As far as I know Optimus still causes problems. If you can, turn it off in the BIOS. Unfortunately that means you can only use one of the videocards, not both.


----------



## xwwu (Mar 18, 2014)

Thanks, that's it. But no chance to choose video cards in BIOS. so how about the xorg.conf? `Xorg -configure` just generate driver vesa for Intel card.


----------



## ondra_knezour (Mar 18, 2014)

Which FreeBSD version? See https://wiki.freebsd.org/Graphics


----------



## xwwu (Mar 18, 2014)

Brand new version:10.0.


----------



## ondra_knezour (Mar 18, 2014)

The newer version of the Intel Graphics driver is not enabled by default in the 10.0 release if I recall right and so you have to add WITH_NEW_XORG=yes and rebuild some ports by yourself. All Intel devices up to Ivy Bridge should be supported then. Latest Haswell CPUs are still listed as unsupported. Everything is from the wiki page linked above, where you can also find which ports you have to rebuild, see the "Installing KMS Ports" section.


----------



## xwwu (Mar 19, 2014)

Thanks! I will try it. How about KMS? Do I still need to configure KMS in make.conf?


----------



## ondra_knezour (Mar 19, 2014)

WITH_KMS is no longer needed - written just under example make.conf on wiki page. But I also overlooked it several times


----------



## xwwu (Mar 19, 2014)

Yes, but after put WITH_NEW_XORG=yes into /etc/make.conf. Then `pkg update`, no change at all.


----------



## ondra_knezour (Mar 19, 2014)

I don't see any `pkg update` on that wiki page, do you? Please try to read that one section mentioned before. You'll see three commands listed there which you can copy'n'paste.


----------



## SirDice (Mar 19, 2014)

xwwu said:
			
		

> Yes, but after put WITH_NEW_XORG=yes into /etc/make.conf. Then `pkg update`, no change at all.

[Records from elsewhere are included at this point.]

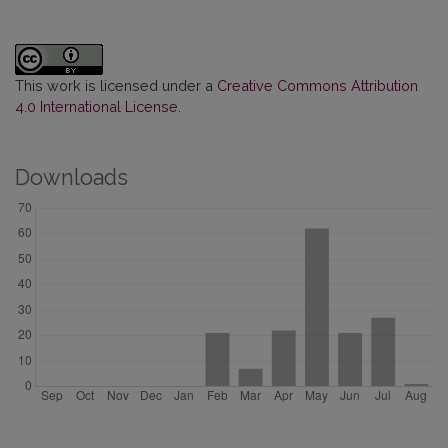
This work is licensed under a
Creative Commons Attribution
4.0 International License
.
Downloads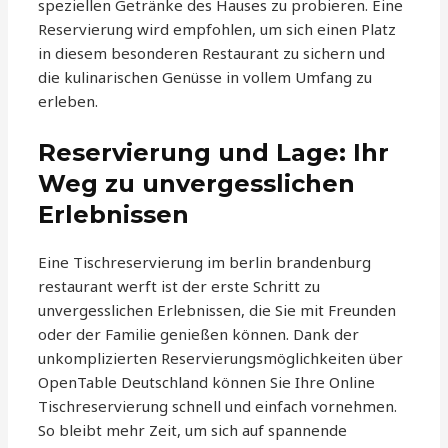
speziellen Getränke des Hauses zu probieren. Eine
Reservierung wird empfohlen, um sich einen Platz
in diesem besonderen Restaurant zu sichern und
die kulinarischen Genüsse in vollem Umfang zu
erleben.
Reservierung und Lage: Ihr
Weg zu unvergesslichen
Erlebnissen
Eine Tischreservierung im berlin brandenburg
restaurant werft ist der erste Schritt zu
unvergesslichen Erlebnissen, die Sie mit Freunden
oder der Familie genießen können. Dank der
unkomplizierten Reservierungsmöglichkeiten über
OpenTable Deutschland können Sie Ihre Online
Tischreservierung schnell und einfach vornehmen.
So bleibt mehr Zeit, um sich auf spannende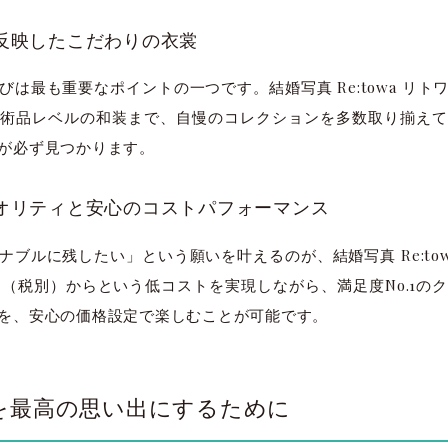
を反映したこだわりの衣裳
は最も重要なポイントの一つです。結婚写真 Re:towa リ
術品レベルの和装まで、自慢のコレクションを多数取り揃えて
が必ず見つかります。
クオリティと安心のコストパフォーマンス
ブルに残したい」という願いを叶えるのが、結婚写真 Re:to
0円（税別）からという低コストを実現しながら、満足度No.1
を、安心の価格設定で楽しむことが可能です。
を最高の思い出にするために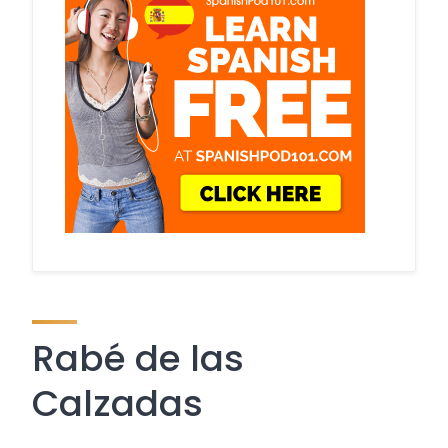
Rabé de las
Calzadas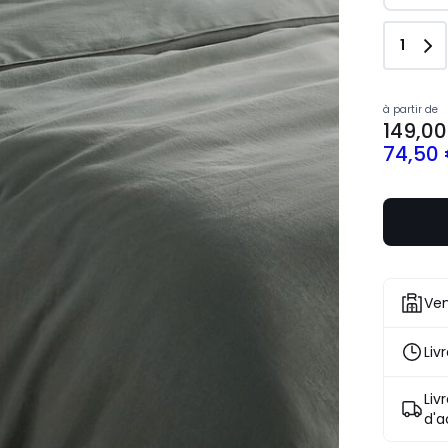
Quant
1
à partir de
149,00
74,50
Ven
Liv
Liv
d'a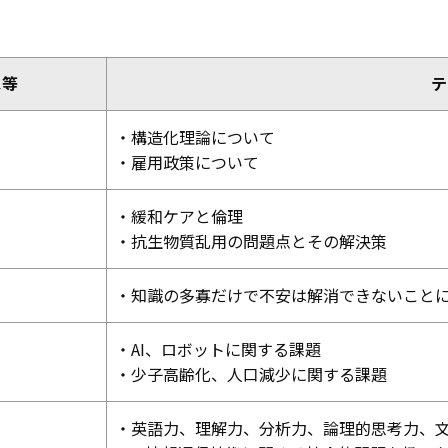
ス等
テ
・構造化理論について
・雇用政策について
・緩和ケアと倫理
・抗生物質乱用の問題点とその解決策
・知識の多寡だけで不安は解消できないこと
・AI、ロボットに関する課題
・少子高齢化、人口減少に関する課題
・英語力、理解力、分析力、論理的思考力、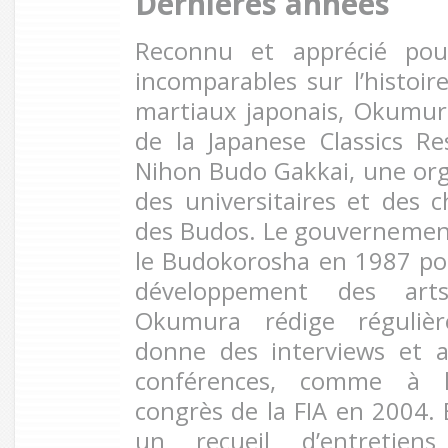
Dernières années
Reconnu et apprécié pou
incomparables sur l’histoir
martiaux japonais, Okumu
de la Japanese Classics R
Nihon Budo Gakkai, une or
des universitaires et des c
des Budos. Le gouvernement
le Budokorosha en 1987 po
développement des arts
Okumura rédige régulièr
donne des interviews et 
conférences, comme à l
congrès de la FIA en 2004. E
un recueil d’entretien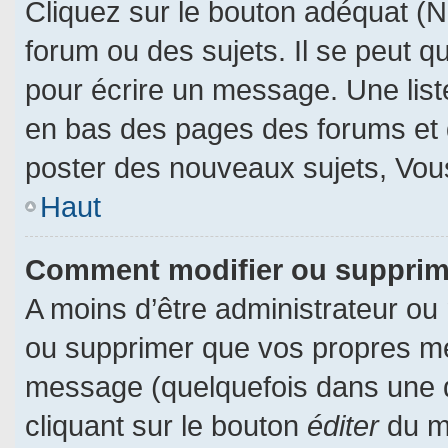
Cliquez sur le bouton adéquat (
forum ou des sujets. Il se peut q
pour écrire un message. Une liste
en bas des pages des forums et
poster des nouveaux sujets, Vo
Haut
Comment modifier ou suppri
A moins d’être administrateur ou
ou supprimer que vos propres m
message (quelquefois dans une du
cliquant sur le bouton
éditer
du m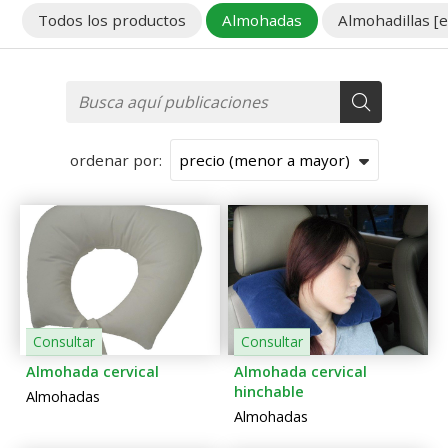
Todos los productos
Almohadas
Almohadillas [e
ordenar por:
Consultar
Consultar
Almohada cervical
Almohada cervical
hinchable
Almohadas
Almohadas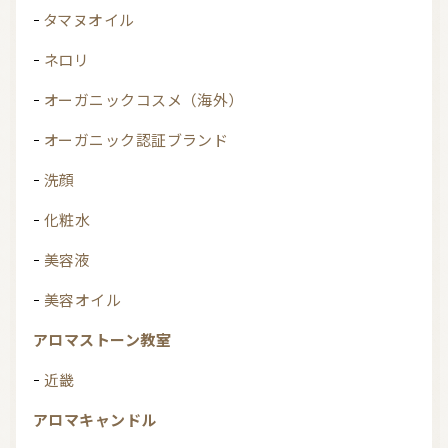
タマヌオイル
ネロリ
オーガニックコスメ（海外）
オーガニック認証ブランド
洗顔
化粧水
美容液
美容オイル
アロマストーン教室
近畿
アロマキャンドル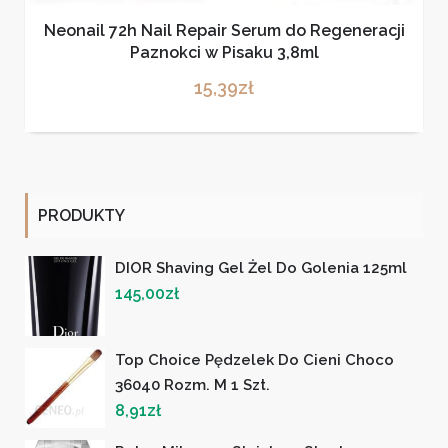
Neonail 72h Nail Repair Serum do Regeneracji
Paznokci w Pisaku 3,8ml
15,39
zł
PRODUKTY
DIOR Shaving Gel Żel Do Golenia 125ml
145,00
zł
Top Choice Pędzelek Do Cieni Choco
36040 Rozm. M 1 Szt.
8,91
zł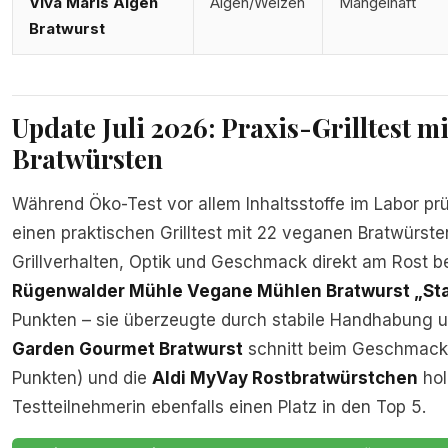
Viva Maris Algen
Algen/Weizen
Mangelhaft
Bratwurst
Update Juli 2026: Praxis-Grilltest m
Bratwürsten
Während Öko-Test vor allem Inhaltsstoffe im Labor prüf
einen praktischen Grilltest mit 22 veganen Bratwürst
Grillverhalten, Optik und Geschmack direkt am Rost be
Rügenwalder Mühle Vegane Mühlen Bratwurst „Sta
Punkten – sie überzeugte durch stabile Handhabung un
Garden Gourmet Bratwurst
schnitt beim Geschmack 
Punkten) und die
Aldi MyVay Rostbratwürstchen
hol
Testteilnehmerin ebenfalls einen Platz in den Top 5.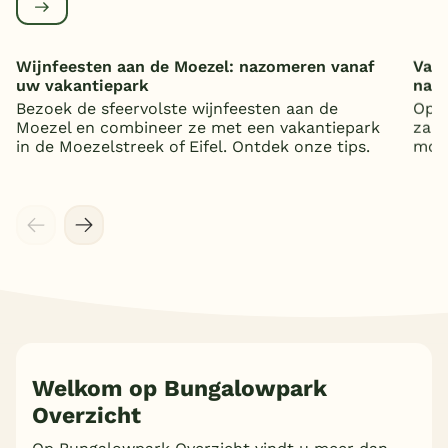
Wijnfeesten aan de Moezel: nazomeren vanaf
Vaka
uw vakantiepark
nat
Bezoek de sfeervolste wijnfeesten aan de
Op z
Moezel en combineer ze met een vakantiepark
zand
in de Moezelstreek of Eifel. Ontdek onze tips.
mooi
Welkom op Bungalowpark
Overzicht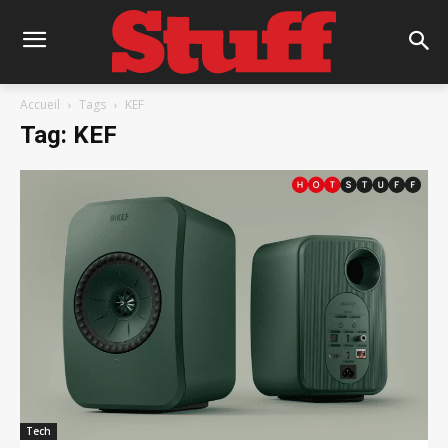
Accueil
Tags
KEF
Tag: KEF
Tech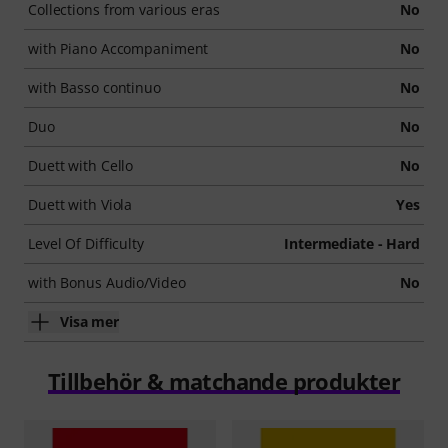
Collections from various eras
No
with Piano Accompaniment
No
with Basso continuo
No
Duo
No
Duett with Cello
No
Duett with Viola
Yes
Level Of Difficulty
Intermediate - Hard
with Bonus Audio/Video
No
Visa mer
Tillbehör & matchande produkter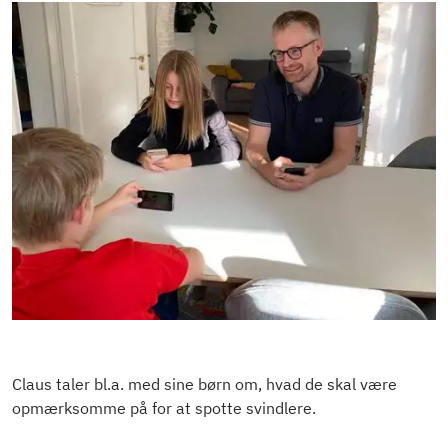
Claus taler bl.a. med sine børn om, hvad de skal være
opmærksomme på for at spotte svindlere.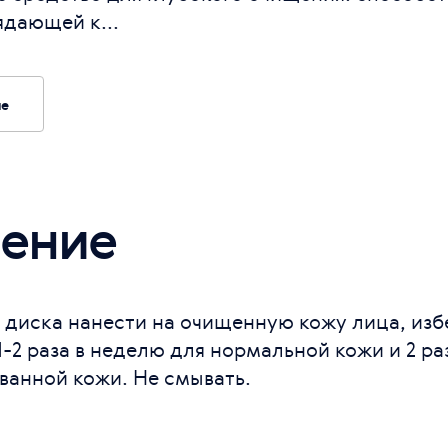
ядающей к...
ие
ение
диска нанести на очищенную кожу лица, избе
1-2 раза в неделю для нормальной кожи и 2 ра
анной кожи. Не смывать.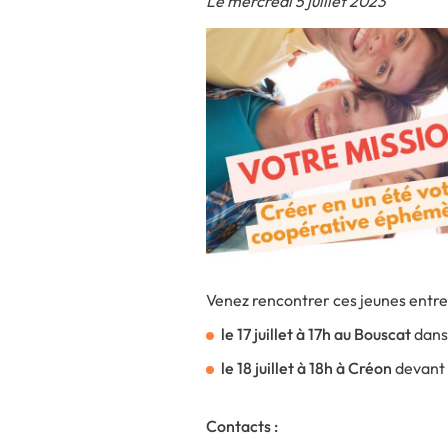
Le mercredi 5 juillet 2023
Venez rencontrer ces jeunes entre
le 17 juillet à 17h au Bouscat
dans
le 18 juillet à 18h à Créon
devant 
Contacts :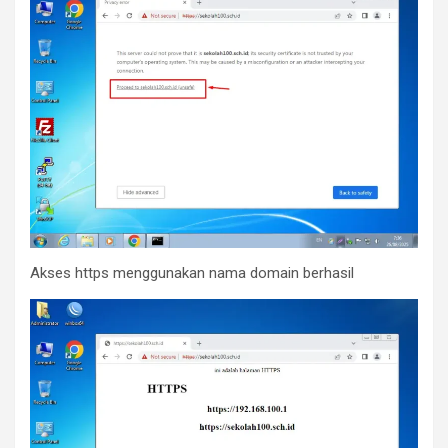
Akses https menggunakan nama domain berhasil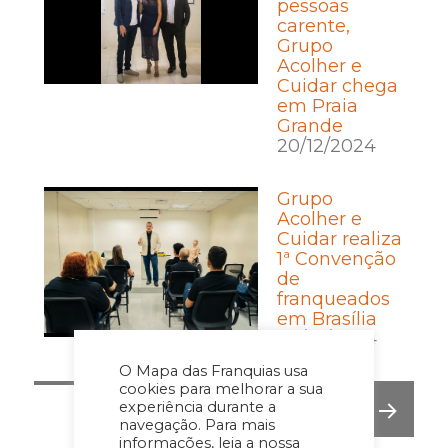
pessoas
carente,
Grupo
Acolher e
Cuidar chega
em Praia
Grande
20/12/2024
Grupo
Acolher e
Cuidar realiza
1ª Convenção
de
franqueados
em Brasília
30/10/2024
O Mapa das Franquias usa
cookies para melhorar a sua
Posts
experiência durante a
PÁGINA
1
navegação. Para mais
pagination
informações, leia a nossa
PRÓ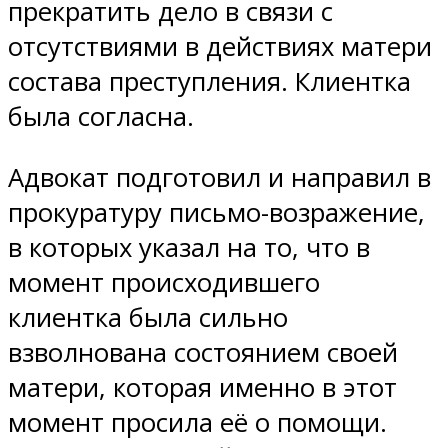
прекратить дело в связи с
отсутствиями в действиях матери
состава преступления. Клиентка
была согласна.
Адвокат подготовил и направил в
прокуратуру письмо-возражение,
в которых указал на то, что в
момент происходившего
клиентка была сильно
взволнована состоянием своей
матери, которая именно в этот
момент просила её о помощи.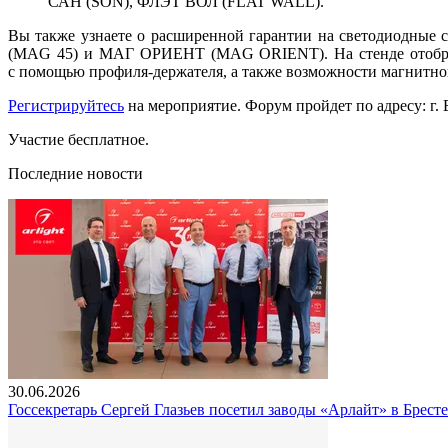
САН (SON), ФЛЭТ ВОЛ (FLAT WALL).
Вы также узнаете о расширенной гарантии на светодиодные
(MAG 45) и МАГ ОРИЕНТ (MAG ORIENT). На стенде отображен
с помощью профиля-держателя, а также возможности магни
Регистрируйтесь
на мероприятие. Форум пройдет по адресу: г.
Участие бесплатное.
Последние новости
30.06.2026
Госсекретарь Сергей Глазьев посетил заводы «Арлайт» в Брест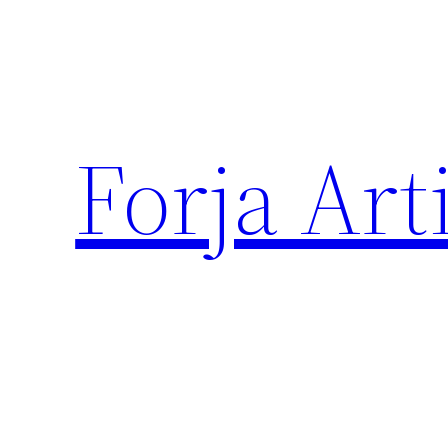
内
容
を
ス
キ
Forja Art
ッ
プ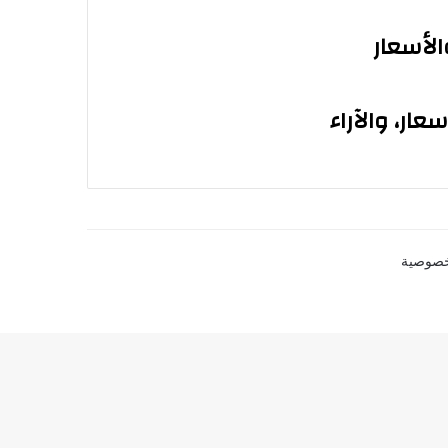
الأسعار
خصوصية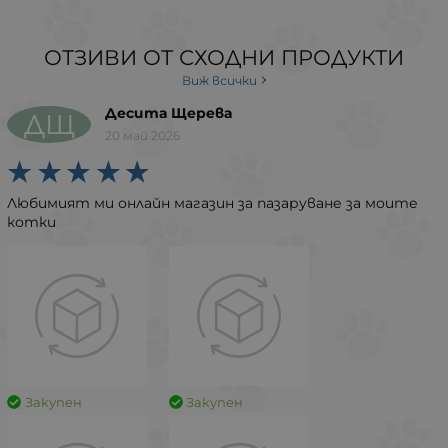
ОТЗИВИ ОТ СХОДНИ ПРОДУКТИ
Виж всички
Десита Щерева
ДЩ
20 май 2026
Любимият ми онлайн магазин за пазаруване за моите
котки
Закупен
Закупен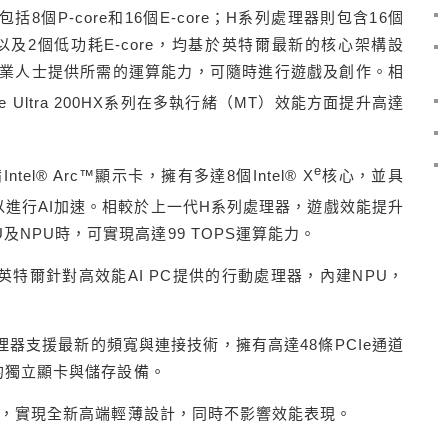
8個P-core和16個E-core；H系列處理器則包含16個
re，以及2個低功耗E-core，均基於英特爾最新的核心架構設
業人士提供所需的運算能力，可隨時進行遊戲及創作。相
Core Ultra 200HX系列在多執行緒（MT）效能方面提升高達
e
配備Intel® Arc™顯示卡，擁有多達8個Intel® X
核心，並具
以進行AI加速。相較於上一代H系列處理器，遊戲效能提升
及NPU時，可實現高達99 TOPS運算能力。
0HX系列是英特爾針對高效能AI PC提供的行動處理器，內建NPU，
0HX系列處理器支援最新的頻寬與連接技術，擁有高達48條PCIe通道
最新的獨立顯卡與儲存設備。
%，實現全新高端輕薄設計，同時不影響效能表現。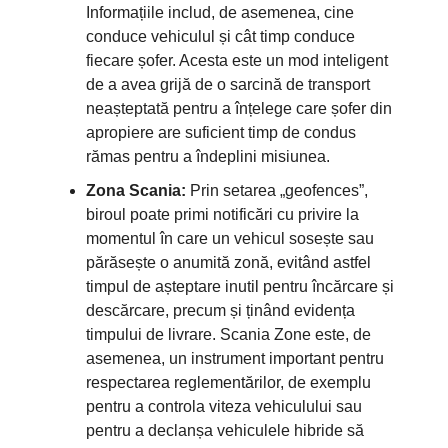
Informațiile includ, de asemenea, cine
conduce vehiculul și cât timp conduce
fiecare șofer. Acesta este un mod inteligent
de a avea grijă de o sarcină de transport
neașteptată pentru a înțelege care șofer din
apropiere are suficient timp de condus
rămas pentru a îndeplini misiunea.
Zona Scania:
Prin setarea „geofences”,
biroul poate primi notificări cu privire la
momentul în care un vehicul sosește sau
părăsește o anumită zonă, evitând astfel
timpul de așteptare inutil pentru încărcare și
descărcare, precum și ținând evidența
timpului de livrare. Scania Zone este, de
asemenea, un instrument important pentru
respectarea reglementărilor, de exemplu
pentru a controla viteza vehiculului sau
pentru a declanșa vehiculele hibride să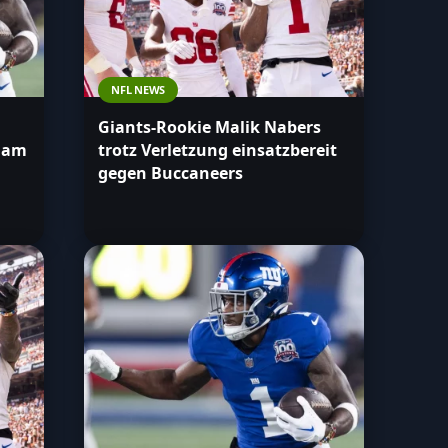
NFL NEWS
Giants-Rookie Malik Nabers
r am
trotz Verletzung einsatzbereit
gegen Buccaneers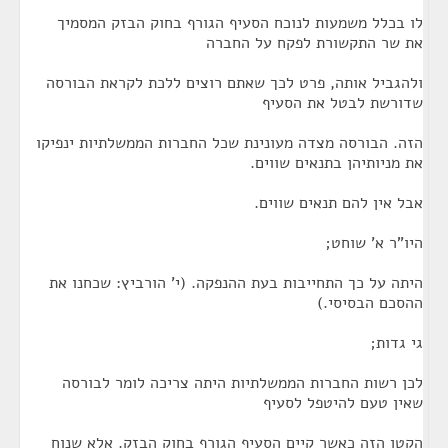
לו בכלל משמעות לנוכח הסעיף הגורף בחוק הבזק המסמיך
את שר התקשורת לפקח על החברה
ולהגביל אותה, פרט לכך שאתם רוצים ללכת לקראת הבורסה
שדורשת לבטל את הסעיף
הזה. הבורסה מצדה מעונינת שכל החברות הממשלתיות ינפיקו
את מניותיהן בתנאים שווים.
אבל אין להם תנאים שווים.
היו"ר א' שוחט;
היתה על כך התחייבות בעת ההנפקה. (י' הורביץ: שכחנו את
ההסכם הבסיסי.)
גי גדות;
לכן רשות החברות הממשלתיות היתה צריכה לומר לבורסה
שאין טעם להיטפל לסעיף
הקטן הזה כאשר קיים הסעיף הגורף בחוק הבזק. אלא שנוח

Settings in /etc/make.conf are only activated when you build from ports. It has no effect on packages. You can't change any of the _build_ options on packages (because they're already built).


----------



## xwwu (Mar 19, 2014)

Thanks! that's true..

Because .txz always same. of course no change.


----------



## xwwu (Mar 19, 2014)

`portmaster xorg` again and `Xorg -configure`. the driver for Intel is still vesa. Not any improvement.

Why?


----------